ARRASTA_PÉ
Antes da 2ª. guerra o mundo parecia mais sorridente. Os menores de l5 anos desejavam ser maiores de idade; os de 40 já pensavam em transparecer só 30 anos. Os primeiros vestiam a primeira calça comprida, paletó e ostentavam gravata do pai ou do irmão adulto. Chapéu , um jeito de ser grande; alguns ainda cobiçavam as palhetas – de palha rígida,branca, e com larga faixa preta! Sapato marrom, raramente preto, mas seria grandioso se pudesse obter um bicolor – branco , ponta e calcanhar preto!
Alguns colegas de ginásio e do bairro se agruparam para diversão. Assim surgiu o Quinteto Meridional – classe média baixa, zona sul.
Importante, porém, é que, a partir dos nomes de guerra (desde o inicio dá para desconfiar que era tempo de paz, OK?), se saiba duas ou três coisas acerca dos protagonistas:
Chicobeleza - ( boa pinta, mulherengo) Brasileiro,.masculino,.branco., de menor. O mais esbelto do quinteto, bom de bico, líder pelo jeitão..Chegava ao salão e já era notado pelas meninas e se apoderava da mais interessante delas, que por sua vez o considerava o mais interessante dos interessados. Para os que sobravam, sobrava as menos interessantes, e cada uma dessas últimas haveria de ficar com um menos interessante.
Pernilomgo - ( magricela e compridão ).Brasileiro, masculino,branco, de menor.
Alemão - ( meio albino, estomago travesso avesso ao álcool).Brasileiro, masculino, branco, de menor.
Conde - ( almofadinha, mania de grandeza).. Brasileiro, branco, masculino, de menor.
Tijolo - (baixote, trouxa satisfeito, “tão gentil, que chega ser grosseiro”, segundo o general francês).Nisei , masculino , amarelo, de menor.
Baileco de fins de semana era imprescindível.
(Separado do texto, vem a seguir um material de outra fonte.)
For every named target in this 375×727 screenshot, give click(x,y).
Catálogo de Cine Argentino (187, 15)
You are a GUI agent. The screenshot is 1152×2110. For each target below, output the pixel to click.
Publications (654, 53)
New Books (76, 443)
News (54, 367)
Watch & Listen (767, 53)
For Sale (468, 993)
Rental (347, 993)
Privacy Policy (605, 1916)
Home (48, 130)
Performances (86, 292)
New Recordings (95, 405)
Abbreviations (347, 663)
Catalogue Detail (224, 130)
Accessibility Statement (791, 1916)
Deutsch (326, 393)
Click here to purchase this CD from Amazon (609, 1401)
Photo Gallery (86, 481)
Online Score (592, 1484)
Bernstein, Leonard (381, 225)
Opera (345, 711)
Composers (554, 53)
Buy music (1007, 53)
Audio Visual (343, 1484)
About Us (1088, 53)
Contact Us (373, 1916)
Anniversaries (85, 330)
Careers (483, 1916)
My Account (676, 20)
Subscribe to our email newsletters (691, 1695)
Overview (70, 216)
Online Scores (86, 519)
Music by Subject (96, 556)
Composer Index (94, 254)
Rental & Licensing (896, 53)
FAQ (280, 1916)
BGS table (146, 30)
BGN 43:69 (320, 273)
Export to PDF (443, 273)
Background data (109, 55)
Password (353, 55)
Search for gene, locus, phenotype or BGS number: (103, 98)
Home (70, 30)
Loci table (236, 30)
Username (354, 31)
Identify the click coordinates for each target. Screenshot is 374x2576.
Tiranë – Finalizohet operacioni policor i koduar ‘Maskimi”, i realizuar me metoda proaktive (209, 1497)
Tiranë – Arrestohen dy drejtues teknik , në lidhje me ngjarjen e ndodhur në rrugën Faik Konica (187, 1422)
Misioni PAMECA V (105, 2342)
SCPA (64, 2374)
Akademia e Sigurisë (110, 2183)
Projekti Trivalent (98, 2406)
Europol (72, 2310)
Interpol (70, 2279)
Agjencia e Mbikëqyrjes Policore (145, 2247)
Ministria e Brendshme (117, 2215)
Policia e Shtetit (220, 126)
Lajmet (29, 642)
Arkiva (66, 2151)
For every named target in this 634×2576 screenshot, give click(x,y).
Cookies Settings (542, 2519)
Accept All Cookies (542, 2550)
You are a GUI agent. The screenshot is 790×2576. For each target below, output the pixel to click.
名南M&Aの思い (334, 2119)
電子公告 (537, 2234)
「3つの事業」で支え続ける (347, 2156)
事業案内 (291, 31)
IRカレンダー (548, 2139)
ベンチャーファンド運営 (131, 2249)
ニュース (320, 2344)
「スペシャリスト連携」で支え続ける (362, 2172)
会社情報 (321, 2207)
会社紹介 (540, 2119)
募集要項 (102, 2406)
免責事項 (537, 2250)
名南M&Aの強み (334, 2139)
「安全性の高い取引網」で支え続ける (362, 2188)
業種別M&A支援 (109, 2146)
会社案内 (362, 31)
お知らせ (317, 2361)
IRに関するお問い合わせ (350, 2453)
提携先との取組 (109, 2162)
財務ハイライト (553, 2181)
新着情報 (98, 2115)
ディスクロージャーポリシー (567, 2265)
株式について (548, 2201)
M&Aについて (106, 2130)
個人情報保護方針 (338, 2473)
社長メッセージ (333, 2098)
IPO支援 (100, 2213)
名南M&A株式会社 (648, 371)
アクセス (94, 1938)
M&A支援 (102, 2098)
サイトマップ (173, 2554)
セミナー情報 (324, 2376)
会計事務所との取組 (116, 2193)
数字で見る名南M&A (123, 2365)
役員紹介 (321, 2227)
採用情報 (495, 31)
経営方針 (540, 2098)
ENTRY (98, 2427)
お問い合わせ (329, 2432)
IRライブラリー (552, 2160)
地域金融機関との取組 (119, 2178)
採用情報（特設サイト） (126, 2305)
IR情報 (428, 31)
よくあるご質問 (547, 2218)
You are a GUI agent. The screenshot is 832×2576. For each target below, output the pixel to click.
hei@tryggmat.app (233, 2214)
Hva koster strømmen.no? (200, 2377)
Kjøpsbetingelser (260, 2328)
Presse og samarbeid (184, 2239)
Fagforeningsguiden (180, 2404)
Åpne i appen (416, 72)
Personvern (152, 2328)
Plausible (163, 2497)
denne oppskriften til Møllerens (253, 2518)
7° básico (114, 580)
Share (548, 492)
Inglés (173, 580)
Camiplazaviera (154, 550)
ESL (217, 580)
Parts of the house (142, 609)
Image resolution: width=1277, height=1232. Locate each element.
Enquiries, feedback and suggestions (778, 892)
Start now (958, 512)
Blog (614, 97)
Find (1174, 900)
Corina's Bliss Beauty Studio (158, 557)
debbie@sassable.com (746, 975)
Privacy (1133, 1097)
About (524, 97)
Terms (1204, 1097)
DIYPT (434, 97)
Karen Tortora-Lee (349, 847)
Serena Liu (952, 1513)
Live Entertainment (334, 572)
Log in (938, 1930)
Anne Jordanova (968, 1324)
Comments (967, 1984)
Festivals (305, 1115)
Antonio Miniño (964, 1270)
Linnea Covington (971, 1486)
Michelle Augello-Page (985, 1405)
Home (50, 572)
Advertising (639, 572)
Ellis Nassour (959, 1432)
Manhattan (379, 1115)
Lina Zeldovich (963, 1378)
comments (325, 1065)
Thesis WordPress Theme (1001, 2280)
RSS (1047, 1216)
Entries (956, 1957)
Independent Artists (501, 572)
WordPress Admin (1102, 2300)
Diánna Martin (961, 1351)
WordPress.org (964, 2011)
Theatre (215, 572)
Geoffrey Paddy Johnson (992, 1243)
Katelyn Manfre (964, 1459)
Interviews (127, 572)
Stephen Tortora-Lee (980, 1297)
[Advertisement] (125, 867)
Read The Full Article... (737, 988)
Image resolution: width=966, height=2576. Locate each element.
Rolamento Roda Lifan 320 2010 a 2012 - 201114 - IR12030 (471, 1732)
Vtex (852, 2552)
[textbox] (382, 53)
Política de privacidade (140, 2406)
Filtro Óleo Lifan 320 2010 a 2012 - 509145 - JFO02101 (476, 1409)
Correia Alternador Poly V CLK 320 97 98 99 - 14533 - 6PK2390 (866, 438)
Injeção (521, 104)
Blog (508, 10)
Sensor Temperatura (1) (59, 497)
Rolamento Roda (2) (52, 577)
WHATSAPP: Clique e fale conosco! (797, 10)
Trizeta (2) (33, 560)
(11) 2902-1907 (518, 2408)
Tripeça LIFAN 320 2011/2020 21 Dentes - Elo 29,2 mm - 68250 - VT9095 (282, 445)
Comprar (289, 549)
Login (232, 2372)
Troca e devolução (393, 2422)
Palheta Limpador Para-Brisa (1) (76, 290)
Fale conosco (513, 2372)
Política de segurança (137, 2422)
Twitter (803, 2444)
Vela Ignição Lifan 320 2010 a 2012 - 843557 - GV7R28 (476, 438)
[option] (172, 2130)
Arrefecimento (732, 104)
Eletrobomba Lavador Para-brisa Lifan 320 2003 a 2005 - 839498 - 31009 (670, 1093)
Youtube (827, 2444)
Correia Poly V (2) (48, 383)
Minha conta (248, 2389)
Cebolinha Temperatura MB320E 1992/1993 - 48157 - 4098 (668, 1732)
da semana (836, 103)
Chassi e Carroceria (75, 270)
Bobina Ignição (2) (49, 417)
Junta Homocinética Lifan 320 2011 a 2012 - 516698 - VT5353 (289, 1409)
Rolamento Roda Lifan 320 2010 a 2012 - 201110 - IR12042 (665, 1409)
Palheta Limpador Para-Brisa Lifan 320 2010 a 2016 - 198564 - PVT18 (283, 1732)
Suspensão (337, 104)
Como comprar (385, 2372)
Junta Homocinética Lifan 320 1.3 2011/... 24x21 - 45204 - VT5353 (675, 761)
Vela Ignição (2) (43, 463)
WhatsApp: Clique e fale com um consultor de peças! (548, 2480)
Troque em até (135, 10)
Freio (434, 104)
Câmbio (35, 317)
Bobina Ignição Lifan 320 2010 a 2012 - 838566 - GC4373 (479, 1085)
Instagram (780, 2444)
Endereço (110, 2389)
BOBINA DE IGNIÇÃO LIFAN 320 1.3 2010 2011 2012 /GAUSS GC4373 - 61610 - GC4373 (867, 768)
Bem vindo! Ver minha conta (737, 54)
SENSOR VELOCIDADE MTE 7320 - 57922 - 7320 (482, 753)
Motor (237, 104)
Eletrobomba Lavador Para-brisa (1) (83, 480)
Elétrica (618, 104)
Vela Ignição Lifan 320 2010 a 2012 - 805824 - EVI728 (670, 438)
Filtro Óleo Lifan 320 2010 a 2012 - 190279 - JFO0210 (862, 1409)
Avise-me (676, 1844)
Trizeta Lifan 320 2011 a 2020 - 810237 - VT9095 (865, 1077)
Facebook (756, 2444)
Havia de ser procurado em clubes,salões de festa, casas de família e até numa espécie de escola de dança no Trianon. Vespertinos, no Ginásio Rio Branco.E nem é preciso comentar sobre as grandes salas ( Azul, Vermelha e Amarela) do cine Odeon, no carnaval!
Traje, em geral problemático. Rigor era exigido nas formaturas , nos Clubes
chiques, no Esplanada hotel, na celebre “Noite de Maio” imperatriz por muitos anos! Clubes Comercial, Piratininga, Tietê, Espéria, Tênis Clube, podiam consentir um rigor atenuado – terno azul escuro, camisa branca, gravata borboleta e sapatos pretos.Nem todos possuíam dois pares de sapatos, um único marrom, precisava ser tingido!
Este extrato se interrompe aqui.